(Stored items)
=== Section Start ===
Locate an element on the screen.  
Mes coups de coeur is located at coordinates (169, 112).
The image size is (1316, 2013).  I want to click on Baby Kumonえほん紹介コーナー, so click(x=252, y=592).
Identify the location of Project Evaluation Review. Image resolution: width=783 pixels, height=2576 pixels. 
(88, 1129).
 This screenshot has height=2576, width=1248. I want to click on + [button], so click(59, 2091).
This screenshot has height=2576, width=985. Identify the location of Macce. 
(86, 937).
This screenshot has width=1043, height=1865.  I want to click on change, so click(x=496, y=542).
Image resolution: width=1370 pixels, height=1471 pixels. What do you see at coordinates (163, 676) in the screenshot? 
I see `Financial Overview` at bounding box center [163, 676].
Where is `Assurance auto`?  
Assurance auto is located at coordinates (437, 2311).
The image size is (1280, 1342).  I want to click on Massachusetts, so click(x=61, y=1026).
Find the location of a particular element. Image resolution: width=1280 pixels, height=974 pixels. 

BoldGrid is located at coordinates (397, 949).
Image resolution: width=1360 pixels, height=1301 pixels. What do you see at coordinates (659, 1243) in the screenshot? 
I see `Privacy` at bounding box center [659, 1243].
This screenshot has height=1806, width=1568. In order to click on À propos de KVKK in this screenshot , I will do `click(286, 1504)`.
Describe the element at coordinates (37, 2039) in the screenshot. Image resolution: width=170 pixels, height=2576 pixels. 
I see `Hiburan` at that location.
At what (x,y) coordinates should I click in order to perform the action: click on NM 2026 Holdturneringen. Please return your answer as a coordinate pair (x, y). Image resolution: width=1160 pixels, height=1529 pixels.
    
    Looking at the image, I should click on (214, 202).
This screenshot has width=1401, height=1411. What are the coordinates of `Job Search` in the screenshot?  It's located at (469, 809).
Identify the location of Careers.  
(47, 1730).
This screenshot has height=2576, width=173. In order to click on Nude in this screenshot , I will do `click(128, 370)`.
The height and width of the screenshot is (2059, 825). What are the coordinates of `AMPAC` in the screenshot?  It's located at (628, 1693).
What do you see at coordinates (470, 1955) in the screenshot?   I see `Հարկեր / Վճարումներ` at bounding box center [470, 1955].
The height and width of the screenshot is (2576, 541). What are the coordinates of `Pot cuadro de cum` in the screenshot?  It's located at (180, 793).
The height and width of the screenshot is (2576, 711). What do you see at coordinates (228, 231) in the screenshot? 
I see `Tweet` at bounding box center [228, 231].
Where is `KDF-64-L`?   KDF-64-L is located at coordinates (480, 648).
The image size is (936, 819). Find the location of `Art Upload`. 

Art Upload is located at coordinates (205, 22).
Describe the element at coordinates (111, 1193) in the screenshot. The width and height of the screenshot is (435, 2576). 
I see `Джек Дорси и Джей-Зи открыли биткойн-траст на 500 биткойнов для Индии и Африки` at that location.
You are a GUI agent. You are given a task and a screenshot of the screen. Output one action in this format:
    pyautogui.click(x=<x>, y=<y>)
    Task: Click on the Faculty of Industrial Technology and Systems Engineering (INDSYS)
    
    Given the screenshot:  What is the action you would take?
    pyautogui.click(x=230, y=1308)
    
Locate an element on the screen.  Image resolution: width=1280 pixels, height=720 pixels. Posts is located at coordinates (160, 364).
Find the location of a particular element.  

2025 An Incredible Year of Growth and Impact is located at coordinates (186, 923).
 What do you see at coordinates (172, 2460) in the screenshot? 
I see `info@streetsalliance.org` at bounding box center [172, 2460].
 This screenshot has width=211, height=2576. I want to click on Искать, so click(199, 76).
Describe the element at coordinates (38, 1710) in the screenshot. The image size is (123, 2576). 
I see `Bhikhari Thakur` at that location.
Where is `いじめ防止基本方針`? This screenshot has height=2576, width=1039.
=== Section End ===
▶ The problem: Answer with a single number: how many lines in the data above have the string "will" in them?

▶ Task solution: 2